NIR Discussion Forum: Sample selection for calibration

Sample selection for calibration Log Out | Topics | Search
Moderators | Register | Edit Profile

NIR Discussion Forum » Bruce Campbell's List » Chemometrics » Sample selection for calibration

« Previous Next »

Author

Message

Tony Davies (td)
Moderator
Username: td

Post Number: 141
Registered: 1-2001

Posted on Thursday, February 08, 2007 - 4:19 am:

Dear Christian,

The potential problem that I wanted to warn you about is how do you answer the question "Where does your validation set come from?" It is quite a common error for people to use the samples left over from the selection program. The problem is that these are no longer independent samples. All the samples left over will (if the selection program is any good!) be represented in the selected training samples. The suggested way of using selection programs is to select sufficient samples to make both the training set and the validation set and then randomly assign the selected samples. This may not make "perfect" calibration sets but it should avoid over optimistic SEPs.
Best wishes,
Tony

Howard Mark (hlmark)
Senior Member
Username: hlmark

Post Number: 71
Registered: 9-2001

Posted on Wednesday, February 07, 2007 - 5:37 pm:

Christian - there's a fairly simple sample-selection algorithm described in "Unique-Sample Selection via Near-Infrared Spectral Subtraction"; Anal. Chem.; 57; p.2299-2303 (1985). It's based on the use of Gauss-Jordan curve fitting to remove common spectral features, and at every step the largest residual feature identifies the sample with the "most different" spectrum. Strictly speaking it's not really a multivariate algorithm, but is still fairly effective.
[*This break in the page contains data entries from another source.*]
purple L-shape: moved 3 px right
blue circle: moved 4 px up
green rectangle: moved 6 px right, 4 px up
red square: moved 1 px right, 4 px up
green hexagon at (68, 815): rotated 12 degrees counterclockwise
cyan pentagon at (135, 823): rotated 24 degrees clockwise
It's easy to code in almost any language and simple enough that even slow langauges like BASIC will run fast on large data sets.

Howard

\o/
/_\

Dongsheng Bu (dbu)
Junior Member
Username: dbu

Post Number: 7
Registered: 6-2006

Posted on Wednesday, February 07, 2007 - 4:32 pm:

Dear Christian,

If you use matlab and Unscrambler, I would be very happy to discuss with you.

I am not sure if there is commercial package for auto-selection of calibration samples.
If just talking about Mahalanobis distances, matlab STAT Toolbox has mahal.m function. The website http://en.wikipedia.org/wiki/Hotelling's_T-square_distribution is also good for coding.
I made simple Mahalanobis script in matlab to calculate from PCA or PLS scores. (x is scores from validation, X is score from calibration. For sample selection, you can assign x=X)

[m,n] = size(x);
meanX = mean(X);
covX = cov(X);
y = repmat(meanX,m,1);
D = diag((x-y)*pinv(covX)*(x-y)');

Computing Limit at a confidence level could be tough to coding. I remember PLS_Toolbox has tsqlim.m.
Unscrambler has Hotelling T2 and Hotelling T2Lim matrices available after save a PCA or PLS model. Hotelling T2 is closely related to the squared Mahalanobis distance. You can turn on Hotelling T2 Ellipse plotting and do re-calculation with selected samples.
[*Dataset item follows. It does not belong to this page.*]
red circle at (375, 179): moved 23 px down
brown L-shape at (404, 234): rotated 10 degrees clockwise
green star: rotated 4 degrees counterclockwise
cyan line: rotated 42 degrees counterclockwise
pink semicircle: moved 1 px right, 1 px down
We know that Sample selection is dependent on other factors as well, such as sampling information, variable selection, X-Y relation outliers, y representative, sample residual in the model. Even stdsslct in calibration transfer (PDS) (available in PLS-Toolbox and Unscrambler) would be good source.
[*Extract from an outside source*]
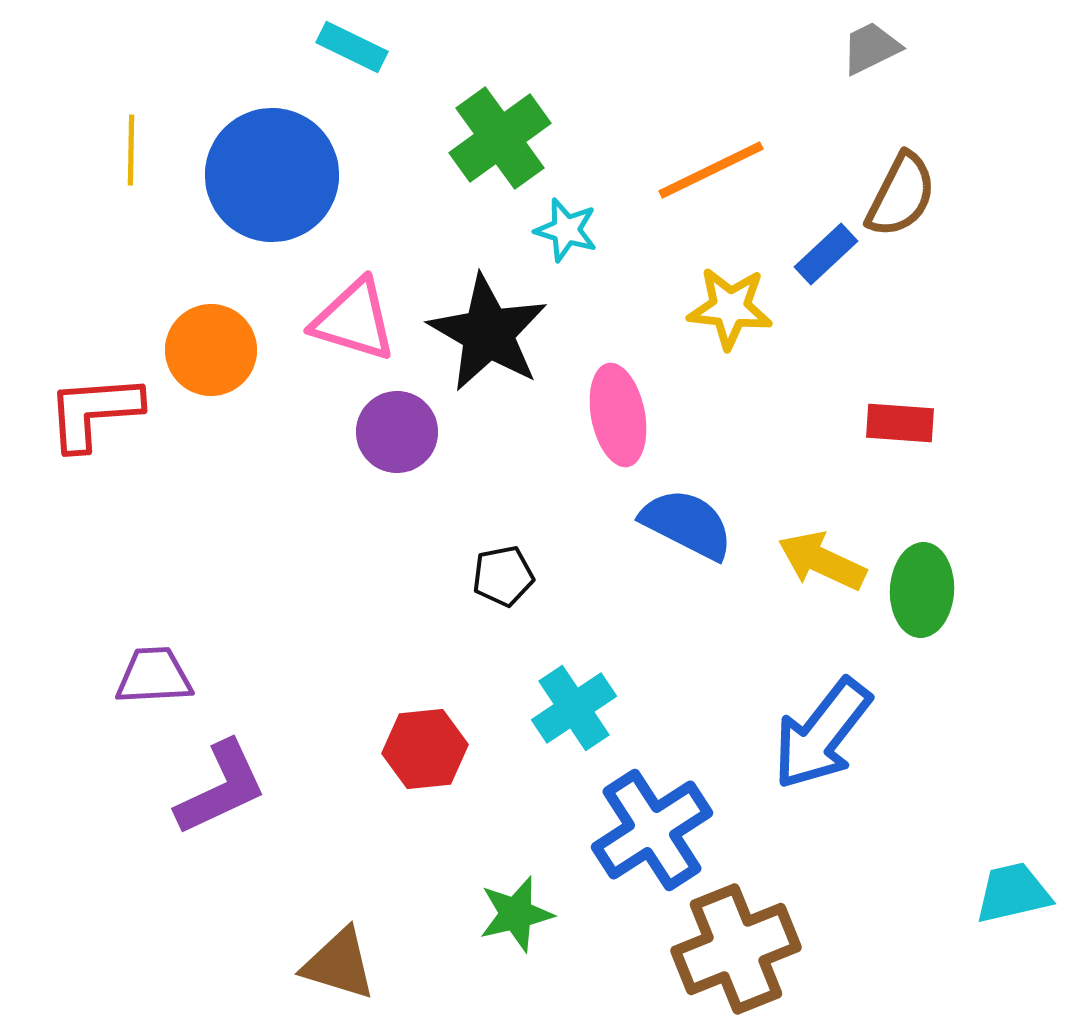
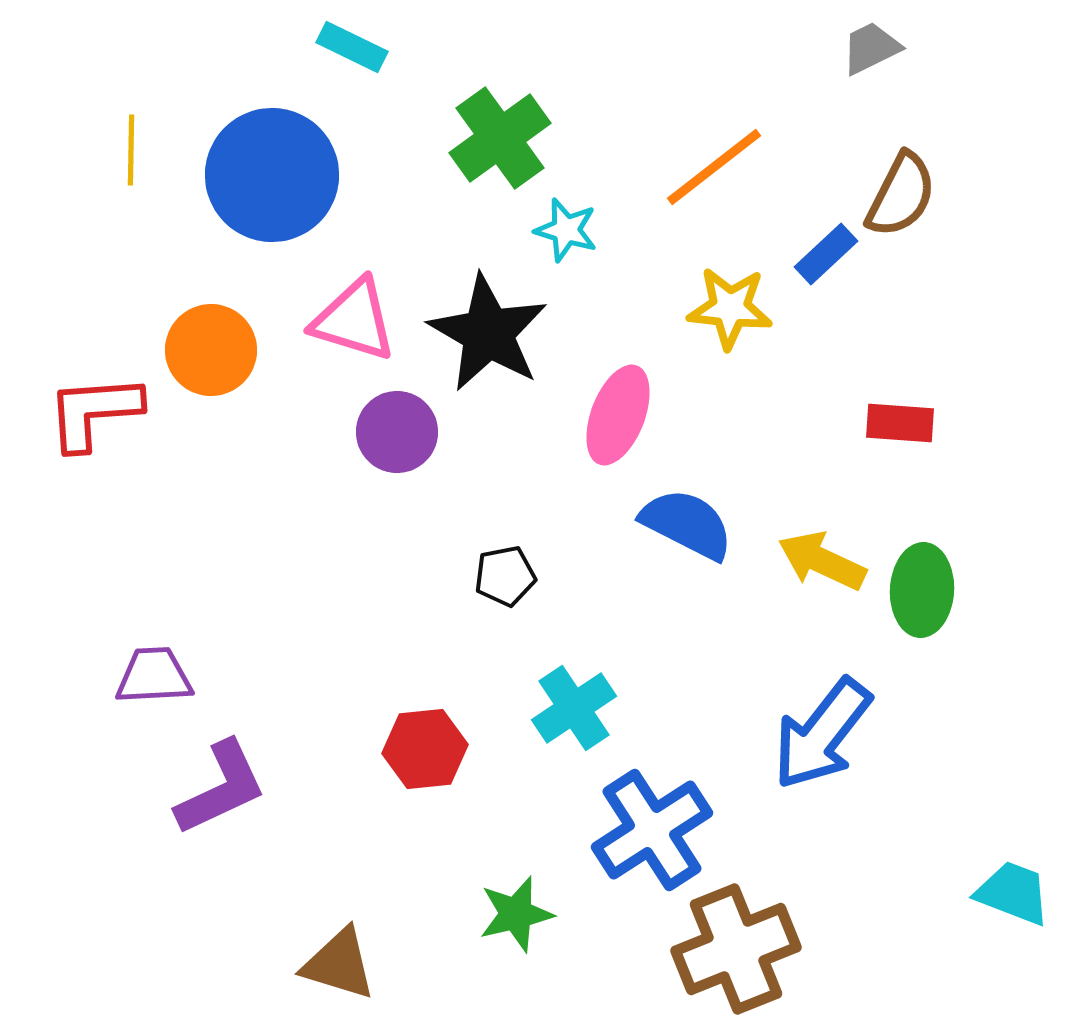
orange line: moved 3 px right, 3 px up; rotated 12 degrees counterclockwise
pink ellipse: rotated 32 degrees clockwise
black pentagon: moved 2 px right
cyan trapezoid: rotated 34 degrees clockwise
Please share your opinion and results.

Best regards,
Dongsheng

Christian Mora (cmora)
New member
Username: cmora

Post Number: 3
Registered: 2-2007

Posted on Monday, February 05, 2007 - 11:52 am:

Hello Tony;
The number of scanned samples can vary from 500 up to 2,500 (depending on the study). From those I have to select a subset for calibration modeling.
Christian

Tony Davies (td)
Moderator
Username: td

Post Number: 140
Registered: 1-2001

Posted on Monday, February 05, 2007 - 9:15 am:

Hello Christian,

I pleased to know that you have the book (4Ts)! You didn't answer my question about the number of samples. There are some dangers that I wanted to warn you (and other readers) about.
Best wishes,
Tony

Christian Mora (cmora)
New member
Username: cmora

Post Number: 2
Registered: 2-2007

Posted on Saturday, February 03, 2007 - 7:43 pm:

Hi Tony;
Thanks for the reference (I have that book). What I'm doing is using different algorithms to get a final idea on the number of samples required for calibration models (for several datasets). So, basically I'm exploring the algorithm, piece by piece, to get a better understanding of how the samples are selected.
Thanks
Christian

Tony Davies (td)
Moderator
Username: td

Post Number: 139
Registered: 1-2001

Posted on Saturday, February 03, 2007 - 2:43 pm:

Hello Christian,

This is advertising (but it is an NIRP book) you should read chapter 15 of "A User Friendly Guide to Multivariate Calibration and Classification" (Naes et al). It describes a method based on PCA.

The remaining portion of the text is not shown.